Hummel notes that the “oops” letter became the justification for asking the workers to take a pay cut, which they agreed to, and his pay dropped from $48,000 a year in 2005 to $38,000 a year last year. But every year, $3 an hour of his compensation showed up in the worker’s pension fund instead of his paycheck. Year after year. With 18,000-plus workers, it was millions and millions of dollars. Dollars that the workers had paid in, at the rate of $3 per hour.

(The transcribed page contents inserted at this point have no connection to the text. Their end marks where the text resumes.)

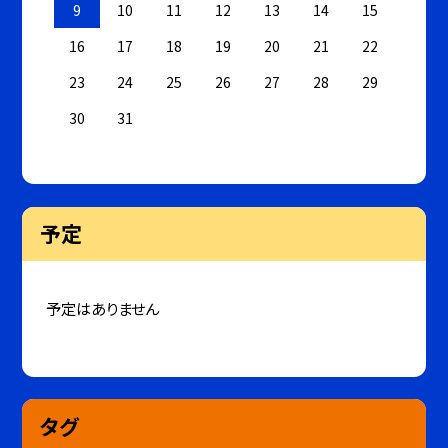
9
10
11
12
13
14
15
16
17
18
19
20
21
22
23
24
25
26
27
28
29
30
31
予定
予定はありません
タグ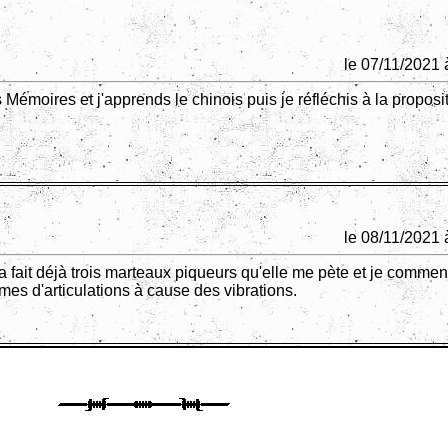
le 07/11/2021 
 Mémoires et j'apprends le chinois puis je réfléchis à la proposit
le 08/11/2021 
 fait déjà trois marteaux piqueurs qu'elle me pète et je commen
mes d'articulations à cause des vibrations.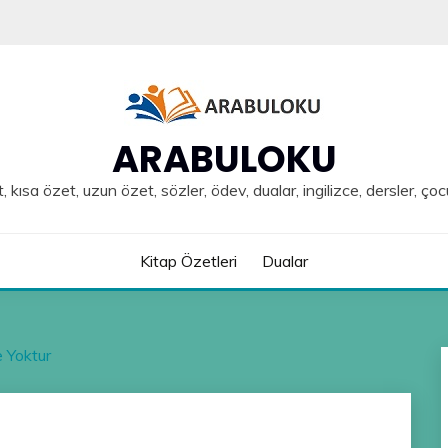
ARABULOKU
, kısa özet, uzun özet, sözler, ödev, dualar, ingilizce, dersler, çoc
Kitap Özetleri
Dualar
 Yoktur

Then came the Bain-style takedown. In order to strip the company down to its individual brands and sell them off, piece by piece, the company needed to bust the union. The union said, “No,” so the company went to bankruptcy court – a method Bain and other vulture capitalists often use to kill off unions.
In the meantime, the CEO and senior executives were paying themselves handsome salaries and big bonuses. And where was that money coming from?
On August 12 of 2011, the employees got a letter that said that the company was going to “temporarily suspend payments” to its pension funds. That would be the $3 per hour that this worker had negotiated as part of his compensation – instead of paying it to him by putting it into his pension fund now, the company said they were going to put it in later.
As the letter said, “I want to be clear that this temporary suspension of payments to the pension fund will not affect your pension benefits.”
Workers believed management, and kept on working.
But, it turned out, as we learned from that interview in today’s Wall Street Journal , that the senior management wasn’t just “borrowing” the pension funds – they were using them to fund ongoing operations. Including big paychecks to the fatcats.